The second way is planned out operations. While these are planned, everywhere Ken and I went the plan either started two days after we left or happened two weeks ago. Other times, it was happening just down the road, but getting there in time was impossible or we were limited by our requirement for internet. We could have gone places, but we would have had to stay there for a week with no access to the internet.

It’s also important to note its wintertime. It’s not “fighting season”. The fighting here greatly reduces in the winter due to the cold and the anti-Afghan fighter’s lack of determination to fight in the cold. Had 30 Days been completed in the summer months, this could have been a completely different experience.

I’m not saying Ken and I have a death wish, we don’t. What I am saying is the combat story should have been told at some point during our journey.  According to www.icasualty.org, about 74 troops have been killed since we started this project.  In my heart, I feel 30 Days hasn’t done them justice. We weren’t afforded an opportunity to tell the story of those directly in the fight or caught in bad situations.  Although Ken and I only saw one IED and it was taken care of, combat operations are conducted every day.

I know my family has been worried sick about me being outside of the wire for the past month. The reality is, ISAF knows where the danger lies and they will never put their troops in harm’s way for no reason. I believe, they pick and choose their battles carefully and with forethought, so the risk they place their troops in will maximize the benefit for the Afghan people. It’s great really, but it sure makes telling the story difficult.

I guess I should admit, in a way I am jealous of “big media”. They place their requests in to embed with units in the fight. They go to those units for weeks on end and when something bad happens one day they write all about it.
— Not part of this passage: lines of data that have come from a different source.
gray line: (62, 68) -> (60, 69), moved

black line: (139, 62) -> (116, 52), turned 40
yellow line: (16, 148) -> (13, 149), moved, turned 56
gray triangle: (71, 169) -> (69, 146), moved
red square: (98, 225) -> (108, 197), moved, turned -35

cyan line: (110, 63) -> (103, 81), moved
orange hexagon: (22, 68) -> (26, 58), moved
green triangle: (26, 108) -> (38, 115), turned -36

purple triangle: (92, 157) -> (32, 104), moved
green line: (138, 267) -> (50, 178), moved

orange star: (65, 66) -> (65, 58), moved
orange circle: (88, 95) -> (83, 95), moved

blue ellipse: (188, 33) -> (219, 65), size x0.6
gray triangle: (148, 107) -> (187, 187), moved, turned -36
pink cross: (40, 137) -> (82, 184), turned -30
I just feel the other 13 days spent with those soldiers is equally as important as the “action.” Perhaps these media gurus are writing about the other 13 days and their stories aren’t being published, who knows. All I know is I don’t see much of it when I’m not in Afghanistan.
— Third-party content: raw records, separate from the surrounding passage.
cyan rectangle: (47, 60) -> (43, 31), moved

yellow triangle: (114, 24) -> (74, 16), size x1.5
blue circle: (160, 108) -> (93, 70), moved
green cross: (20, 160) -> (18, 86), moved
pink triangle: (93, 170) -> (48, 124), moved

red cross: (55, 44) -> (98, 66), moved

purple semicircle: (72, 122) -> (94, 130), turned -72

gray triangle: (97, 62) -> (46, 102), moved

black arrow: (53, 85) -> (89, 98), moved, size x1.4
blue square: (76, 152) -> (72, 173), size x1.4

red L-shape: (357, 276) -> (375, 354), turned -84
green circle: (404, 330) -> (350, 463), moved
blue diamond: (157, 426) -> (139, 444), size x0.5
Within the first month of arrival to Afghanistan, I had the opportunity to sit on the Joint Operations Center floor. I basically answered media queries and wrote press releases while looking at these massive screens that outlined the war. One screen talked about the number of IED hits and finds, a long with the number of casualties. We had computer systems with every bit of information on what was happening. For three weeks, I knew exactly everything that happened in this country within minutes. It was pretty amazing to be honest.

I knew then, a TIC, or Troops in Contact, aren’t an everyday occurrence for the average troop but they are an everyday occurrence for ISAF. This is why it’s a topic that needs to be talked about. Although Ken and I never got to relay any truly harrowing stories, they are out there and unfortunately we have to rely on big media to tell them for us.